### Data records

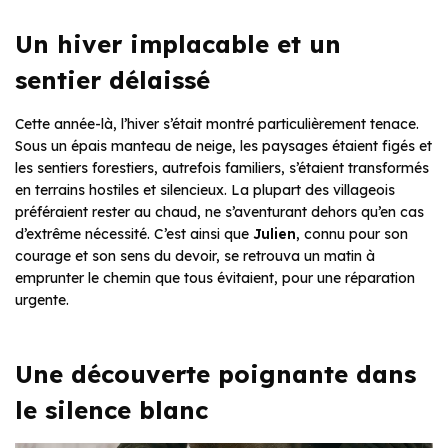
Un hiver implacable et un
sentier délaissé
Cette année-là, l’hiver s’était montré particulièrement tenace.
Sous un épais manteau de neige, les paysages étaient figés et
les sentiers forestiers, autrefois familiers, s’étaient transformés
en terrains hostiles et silencieux. La plupart des villageois
préféraient rester au chaud, ne s’aventurant dehors qu’en cas
d’extrême nécessité. C’est ainsi que
Julien
, connu pour son
courage et son sens du devoir, se retrouva un matin à
emprunter le chemin que tous évitaient, pour une réparation
urgente.
Une découverte poignante dans
le silence blanc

### Exercise
Whenever the word "étaient" appears in a line of the listing, copy out that line.

### Task output
Sous un épais manteau de neige, les paysages étaient figés et
les sentiers forestiers, autrefois familiers, s’étaient transformés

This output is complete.